"Vins sans alcool" : une concurrence pour la filière ?

Les « vins no/low », contraction de « no alcohol », « low alcohol » apparaissent aujourd’hui comme une tendance de consommation en devenir. De plus en plus d’opérateurs, notamment à l’international, se positionnent sur ces « vins » en faisant progresser la qualité du produit et en innovant. La filière française a tout intérêt à ne pas prendre de retard sur ce marché prometteur

La tendance est à une diminution de la consommation d’alcool pour différentes raisons : hygiène de vie, santé, grossesse, interdit religieux… Très tôt, les brasseurs ont su se positionner sur ce marché, ils multiplient les innovations et les références de bières sans alcool. Les ventes explosent depuis 2 ans (+49 % vs 2019) et ce segment devrait continuer à gagner des parts de marché. La demande de « vins » sans alcool (moins de 0,5 % d’alcool) ou faiblement alcoolisés (entre 0,5 % et 8,5 % d’alcool) commence à frémir et devrait rapidement progresser.

L’IWSR (International Wines and Spirits Record) prévoit des taux de croissance élevés au niveau de 10 marchés internationaux clés entre 2021 et 2025, avec une progression de 20 % par an pour les cuvées « faiblement alcoolisées » plus prometteuses et de 9 % par an pour celles « sans alcool ». Cette évolution est à contrecourant du marché du vin quasiment atone.

Face aux perspectives favorables de ce segment, la réglementation est en cours d’évolution.

La filière Vin française est vigilante sur l’utilisation de la dénomination « vin » pour ces produits « désalcoolisés » et « faiblement désalcoolisés ». Elle veille à ce que la qualité, l’image, l’histoire, la culture du vin ne soient pas dégradées et veut éviter toute confusion chez les consommateurs. Les pratiques oenologiques autorisées après la désalcoolisation du produit sont en cours de discussion pour éviter toute dérive. Des règles sont attendues pour permettre un développement encadré de la production.

■ Pour faire correspondre le produit privé d’alcool (puissant exhausteur de goût) aux attentes des consommateurs, les techniques d’élaboration évoluent rapidement. La « désalcoolisation » a posteriori, par osmose inversée ou par distillation sous vide, va permettre de trouver le meilleur équilibre entre, présence des marqueurs du vin et qualité par rapport à la réduction d’alcool. La qualité du produit final peut aller jusqu’à un segment « premium » et dépendra de la qualité du vin de départ. En outre, la désalcoolisation va permettre de proposer différentes déclinaisons de produits à partir d’un même vin. C’est une opportunité pour répondre aux attentes du consommateur, amateur d’innovation.
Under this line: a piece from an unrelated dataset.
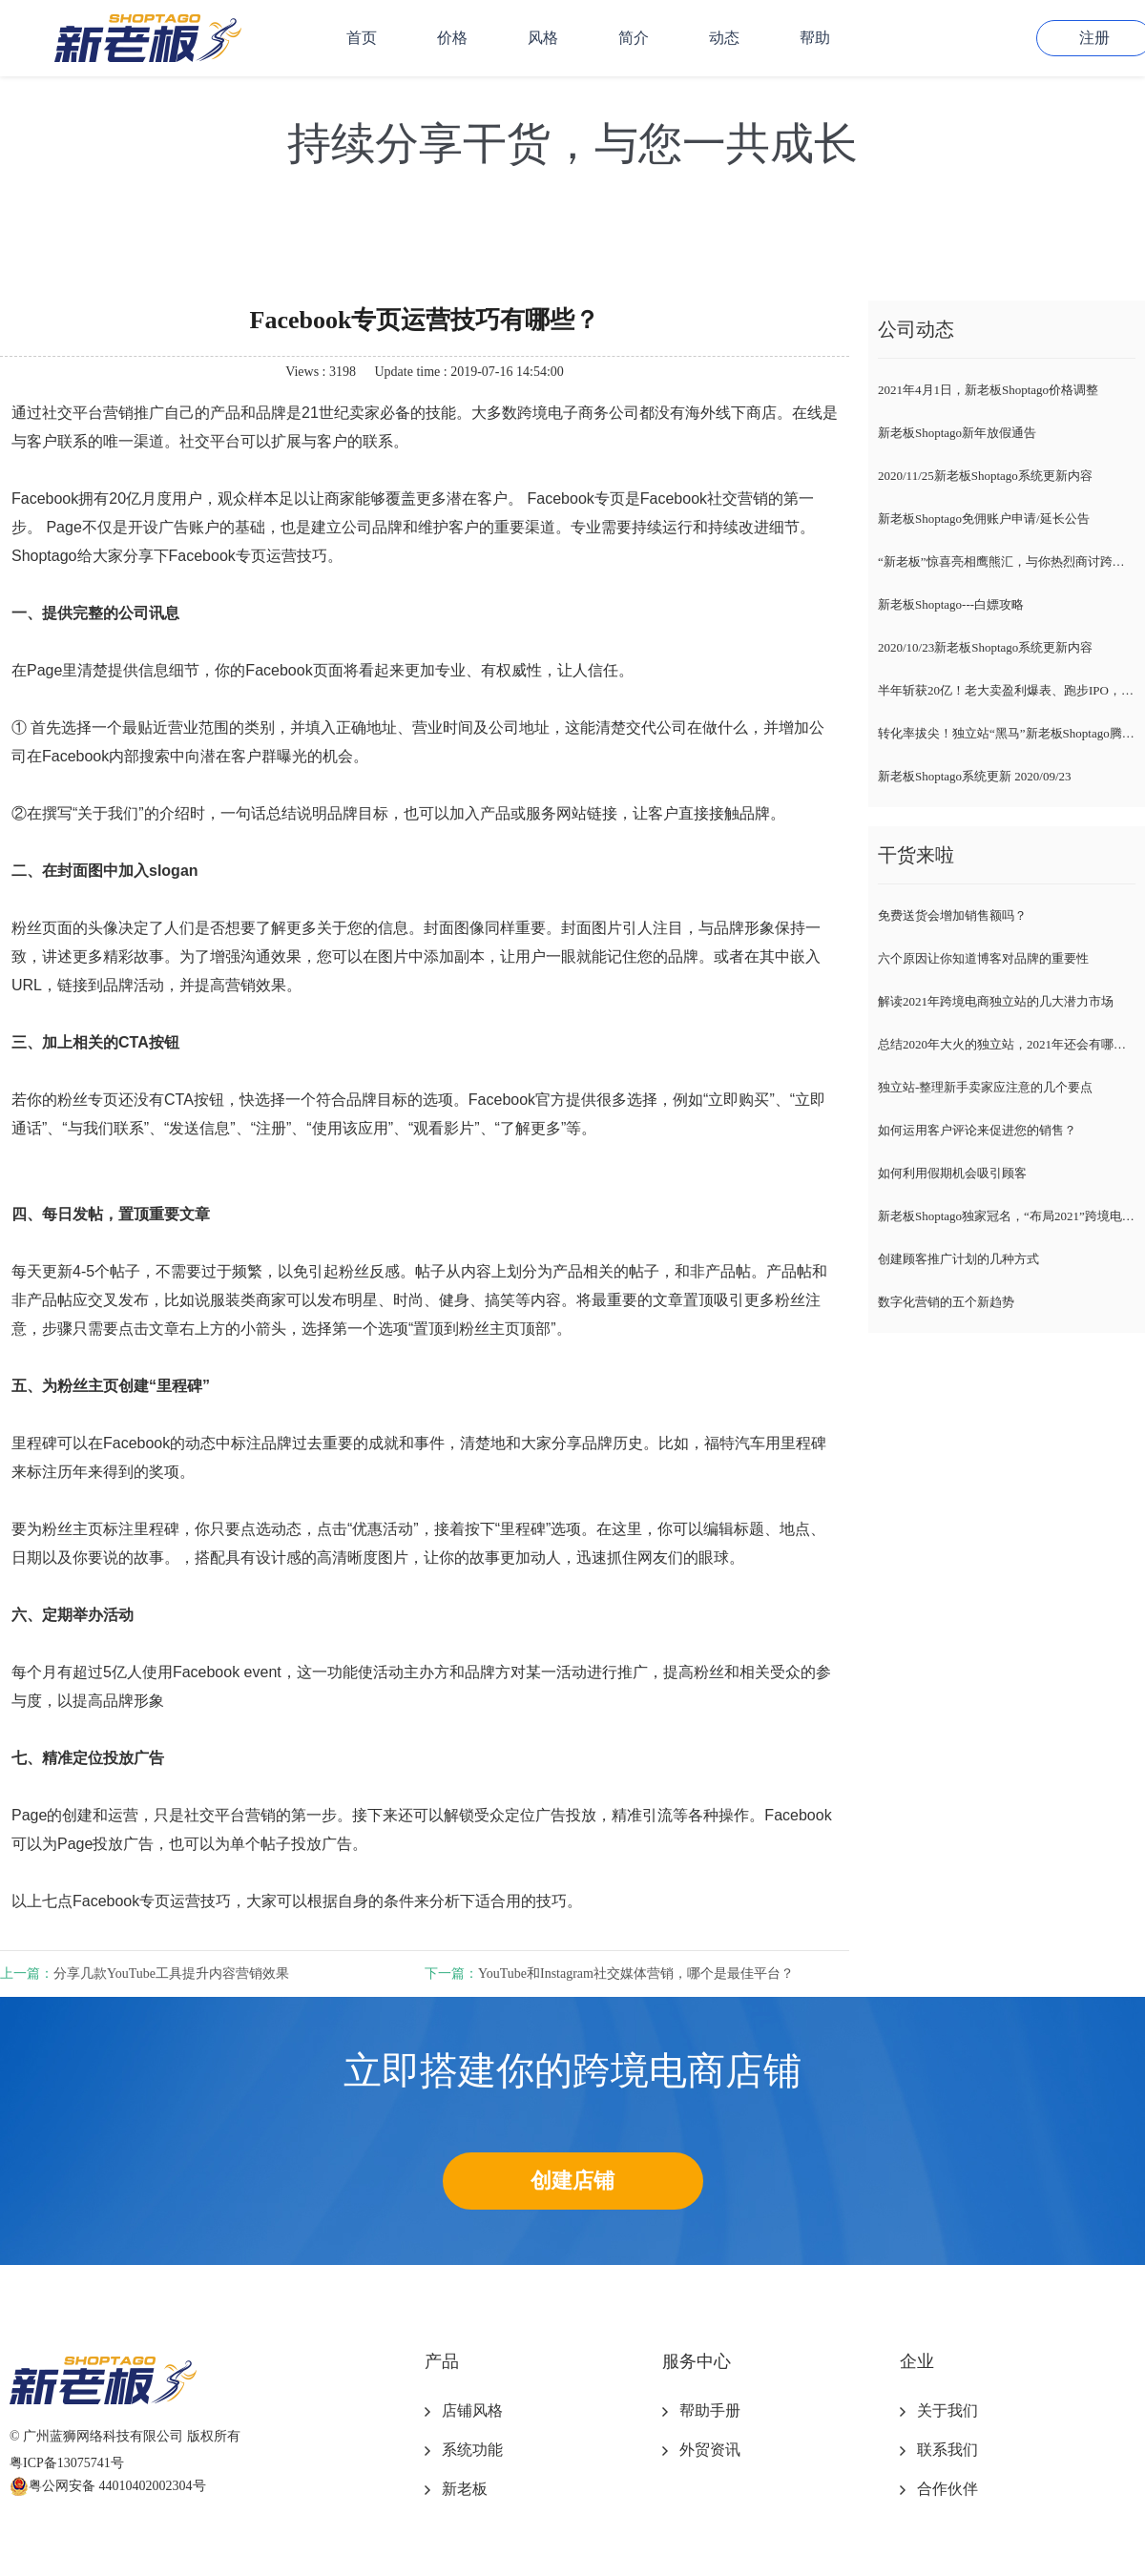 The image size is (1145, 2576). I want to click on 数字化营销的五个新趋势, so click(946, 1302).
La désalcoolisation du vin répond à une tendance de fond du marché et ne paraît pas présenter un risque de cannibaliser le marché du vin. Elle devrait recruter de nouveaux consommateurs et permettre à d’autres de consommer davantage. Face aux perspectives de croissances fortes, la France apparaît en retrait par rapport à d’autres pays producteurs comme l’Espagne, l’Afrique du Sud ou les États-Unis. La filière australienne bénéficie d’investissements publics pour se développer. La Nouvelle Zélande a même affirmé son ambition de devenir leader mondial sur le segment premium… Heureusement, les initiatives des opérateurs français (coopératives, négociants, domaines, start-up…) semblent s’accélérer. La société B&S Tech, en se positionnant sur l’expertise process et produit des boissons désalcoolisées (vin, bière, spiritueux et cidre), est devenue une référence avec pour ambition de faire bénéficier du potentiel de la désalcoolisation à la filière vins française. Il serait regrettable que la France, leader mondial du vin, laisse à d’autres ce marché. C’est une opportunité pour développer encore davantage l’excédent commercial des vins français.